Il film si apre in Belgio dove un immigrato iracheno di nome Ahmed gestisce la sua attività commerciale mentre per le strade si verificano scontri violenti di protesta. Un giorno il suo negozio viene rapinato e l’uomo ritrova un documento che lo collega ad uno dei ladri, che gli ha portato via la sua preziosa caffettiera d’argento. Intanto in Italia Renzo, un sommelier di caffè con una grande passione per questa bevanda nostrana, lavora per uno stipendio minimo in un bar di paese e ha bisogno di soldi. Sotto pressione per l’imminente arrivo di un figlio e la quotidianità ricca di responsabilità e spese ordinarie, Renzo è costretto a prendere parte ad una rapina all’interno di una torrefazione, ma il suo piano non va come aveva programmato e gli eventi precipitano con pesanti conseguenze. Infine in Cina Ren Fei rischia di distruggere il paesaggio naturale suggestivo nella valle dello Yunnan in quanto manager di una fabbrica in via di sviluppo.

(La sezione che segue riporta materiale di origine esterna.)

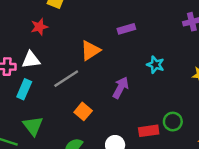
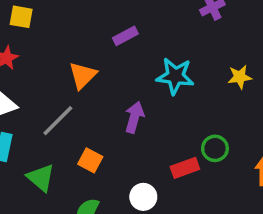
cyan star: (155, 65) -> (175, 76), size x1.5
green triangle: (33, 126) -> (41, 178), moved

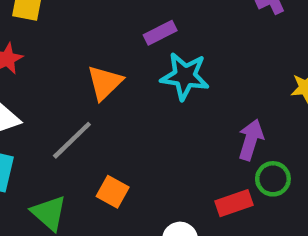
cyan star: (175, 76) -> (185, 76), moved
purple arrow: (134, 117) -> (251, 140), moved

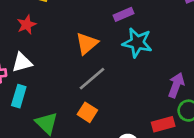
gray line: (72, 140) -> (92, 79), moved

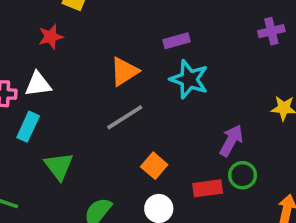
orange square: (87, 112) -> (154, 166), moved

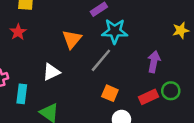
white triangle: (38, 84) -> (51, 72), moved
gray line: (125, 117) -> (101, 60), moved
green circle: (243, 175) -> (171, 91), moved

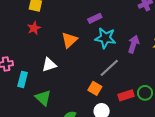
red star: (18, 32) -> (34, 28), moved
gray line: (101, 60) -> (109, 68), moved
purple arrow: (154, 62) -> (134, 44), moved

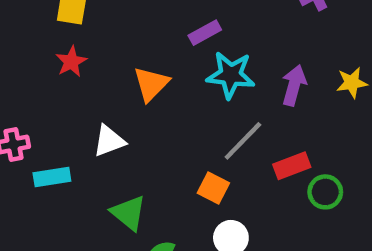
cyan rectangle: (23, 79) -> (52, 177), turned 70
red rectangle: (126, 95) -> (292, 166), moved
green triangle: (43, 98) -> (129, 213), moved

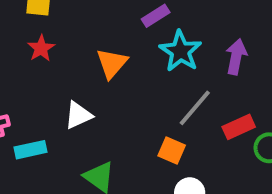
cyan star: (231, 75) -> (180, 51), turned 30

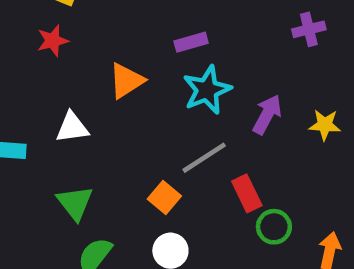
red rectangle: (239, 127) -> (247, 193), turned 72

Dopo la rivelazione di Lo Chiamavano Jeeg Robot, la sorpresa di Veloce come il Vento e il recente successo di Mine, il cinema italiano continua a realizzare film di respiro internazionale, provando a competere con le grandi industrie cinematografiche. In questo caso però l’esperimento non è del tutto riuscito, soprattutto per un montaggio sconnesso e una narrazione confusa in quanto piena di filoni narrativi da portare avanti. Spesso gli autori italiani fanno l’errore di trattare troppi argomenti importanti nello stesso film. Caffè tocca la questione del benessere ambientale nell’episodio cinese, il tema dell’immigrazione in Belgio e la crisi economica in Italia, senza approfondire le varie sfumature dei personaggi che si muovono all’interno di queste situazioni drammatiche e complesse. Si può condividere l’idea di Bortone di realizzare un ritratto dei tempi in cui viviamo, raccontando la storia di tre personaggi feriti o messi alla prova dalla società, mentre cercano di trovare un equilibrio tra le ferite e i compromessi.
“Con Caffè – dichiara Bortone – ho cercato di raccontare le incertezze dei nostri tempi attraverso le storie di tre personaggi comuni, in luoghi diversi di un mondo sempre più piccolo. Ahmed, Renzo e Fei combattono come tutti noi la loro piccola battaglia personale, ma essa è solo un tassello di problematiche più grandi: il flusso epocale di migranti e lo scontro tra popoli e culture, il declino economico in cui versa la società occidentale, l’emergenza ecologica. Ho deciso di legare questi tre destini attraverso l’elemento del caffè, un prodotto apparentemente quotidiano ma in realtà ricco di simbolismi e legato a momenti importanti della nostra civiltà. Un prodotto che grazie al senso del gusto ci evoca emozioni e sentimenti”.
Il film ha un buon ritmo, ma la regia risulta acerba anche se il cast è convincente, soprattutto nella persona di Ennio Fantastichini. Non mancano scene emozionanti e a loro modo evocative, e il pubblico può lasciarsi coinvolgere da questi tre destini che lottano all’ombra della tradizione e della speranza in un futuro migliore. Tuttavia Caffè è un film imperfetto e sconnesso, che ha dei punti deboli che potevano essere resi in modo diverso.